Closed scherbinek closed 1 year ago
Dear @scherbinek,
thank you for the excellent report. @larsrinn recently reported a similar thing at #704, that the cache control environment variables WD_CACHE_DISABLE
and WD_CACHE_DIR
would not be honored correctly, which have been introduced with version 0.18.0 ^1.
However, when looking for them in the current state of the code base, I can not find either of them. It looks like 9c7cee5940 got lost somehow? Do you have any clue about it, @gutzbenj?
With kind regards, Andreas.
Oh, the code is there, but because the prefix WD_
is handled in a separate line of code, I have not been able to spot it.
Oh, and I also spotted this one. Not sure whether use_listings_cache=True
is "always on" here, even when running with cache disabled?
Edit: I've addressed this with GH-828, but I think this is only a cosmetic issue, and not responsible for any functional flaw.

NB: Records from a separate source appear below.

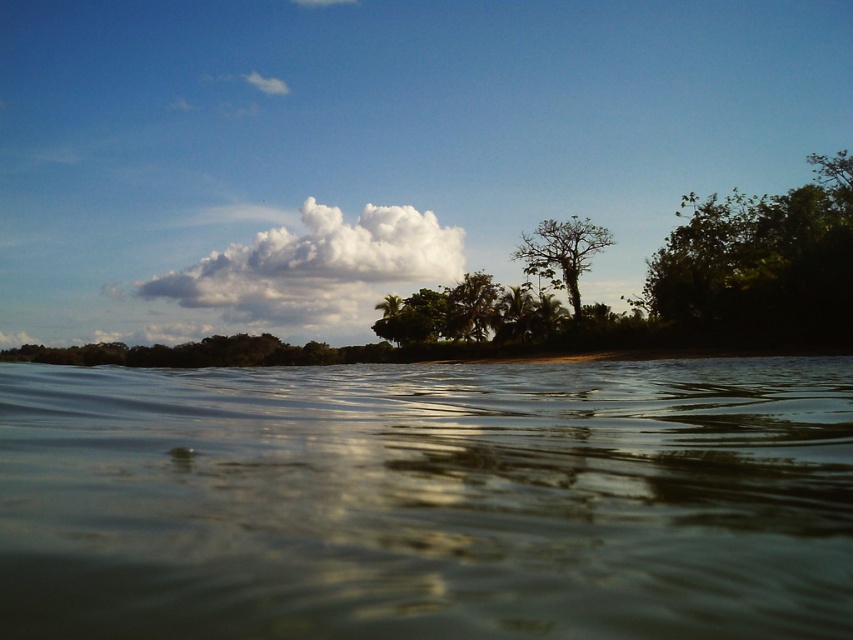 Question: Does green leafy tree at upper right lie behind green leafy tree at center?

Choices:
 (A) yes
 (B) no

Answer: (B)

Question: Does green leafy tree at upper right appear on the left side of white fluffy cloud at center?

Choices:
 (A) no
 (B) yes

Answer: (A)

Question: Estimate the real-world distances between objects in this image. Which object is closer to the white fluffy cloud at center?

Choices:
 (A) brown murky water at center
 (B) green leafy tree at center

Answer: (B)

Question: Does green leafy tree at upper right appear on the left side of white fluffy cloud at center?

Choices:
 (A) yes
 (B) no

Answer: (B)

Question: Among these points, which one is farthest from the camera?

Choices:
 (A) (578, 310)
 (B) (413, 436)
 (C) (675, 243)

Answer: (A)

Question: Among these points, which one is nearest to the camera?

Choices:
 (A) (741, 209)
 (B) (572, 218)
 (C) (326, 275)

Answer: (A)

I've exercised your scenario using the following program, using Wetterdienst 0.50.0, on both macOS and within a Docker container.
#
# Synopsis:
#
# docker run --rm -it python:3.10-bullseye bash
# pip install wetterdienst
# python example-827.py
#
import logging
from wetterdienst import Settings
from wetterdienst.provider.dwd.observation import DwdObservationRequest
logger = logging.getLogger(__name__)
def process():
Settings.cache_disable = True
r1 = DwdObservationRequest(
parameter=['climate_summary'],
resolution='daily',
period='recent'
).all()
print(r1)
if __name__ == "__main__":
logging.basicConfig(level=logging.DEBUG)
process()
Using Settings.cache_disable = True
, to turn off caching, works perfectly well for me [^1], I am able to confirm that no directory has been created at either /Users/amo/Library/Caches/wetterdienst
(macOS) or /root/.cache/wetterdienst
(Linux/Docker), after running that program.

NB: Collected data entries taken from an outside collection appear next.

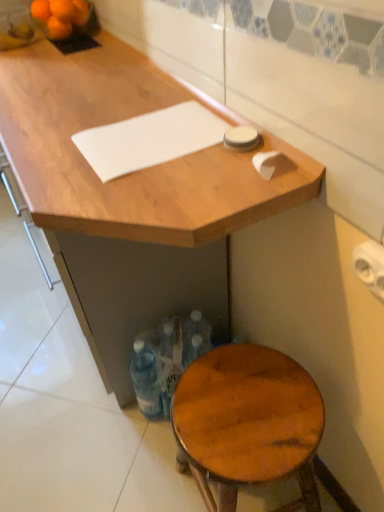 You are a GUI agent. You are given a task and a screenshot of the screen. Output one action in this format:
    pyautogui.click(x=<x>, y=<y>)
    Task: Click on the wooden stool at lower right
    This screenshot has height=512, width=384.
    Given the screenshot: What is the action you would take?
    pyautogui.click(x=247, y=422)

Maybe you can share more details about your Docker environment, as being driven by Airflow? Maybe any special parameters or options are be used?
Which versions of Wetterdienst and Docker are you running?

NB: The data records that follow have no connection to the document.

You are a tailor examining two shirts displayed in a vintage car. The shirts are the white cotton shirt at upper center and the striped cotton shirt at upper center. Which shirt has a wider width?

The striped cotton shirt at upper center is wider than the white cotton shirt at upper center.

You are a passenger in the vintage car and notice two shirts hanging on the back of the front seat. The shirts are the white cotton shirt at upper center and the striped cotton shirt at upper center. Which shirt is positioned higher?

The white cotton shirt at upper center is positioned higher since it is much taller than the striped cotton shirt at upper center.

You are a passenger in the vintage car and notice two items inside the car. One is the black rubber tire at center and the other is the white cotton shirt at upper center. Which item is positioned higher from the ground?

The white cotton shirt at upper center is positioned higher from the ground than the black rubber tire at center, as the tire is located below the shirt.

[^1]: so does environ['WD_CACHE_DISABLE'] = 'True'
.
Maybe it was really just an upstream error / fluke?
wetterdienst.exceptions.MetaFileNotFound: No meta file was found amongst the files at https://opendata.dwd.de/climate_environment/CDC/observations_germany/climate/daily/kl/recent/.
The airflow log refers to wetterdienst.util.fsspec_monkeypatch - INFO - Dircache located at
/root/.cache/wetterdienst
which doesn't exist as folder (and wasn't solved by creating the wetterdienst folder).
That log message was misleading, it will be fixed with GH-828. Thank you.
Hi @amotl
Thank you for your detailed analysis and description. I tested as well your docker setup including the example-827.py and can confirm a working scenario as well. It even works with my server setup locally... but throws the mentioned error on my server. Testing it locally and on my servers step by step led to the actual error.
The error seems so simple that I curled the website on my server but everything was fine. But i didn't try to curl the requested webiste https://opendata.dwd.de/climate_environment/CDC/observations_germany/climate/daily/kl/recent/ in my docker setup on the server.
airflow@653d5258586b:/opt/airflow/dags$ curl https://opendata.dwd.de/climate_environment/CDC/observations_germany/climate/daily/kl/recent/ curl: (77) error setting certificate verify locations: CAfile: /etc/ssl/certs/ca-certificates.crt CApath: /etc/ssl/certs
For using a secure connection I use SSL certificated on my server and mounted them to the docker container as well. Something I commented out locally as it runs on localhost.
volumes:
But as I only mount the servers /usr/share/pki/trust/anchors without any ca-certificates for checking the SSL certificate of other websites, I receive can't requests the website with a default verify on SSL. Thus I only have to mount my servers certificates to another folder than /etc/ssl/certs as it overwrites all ca-certificates of the docker container.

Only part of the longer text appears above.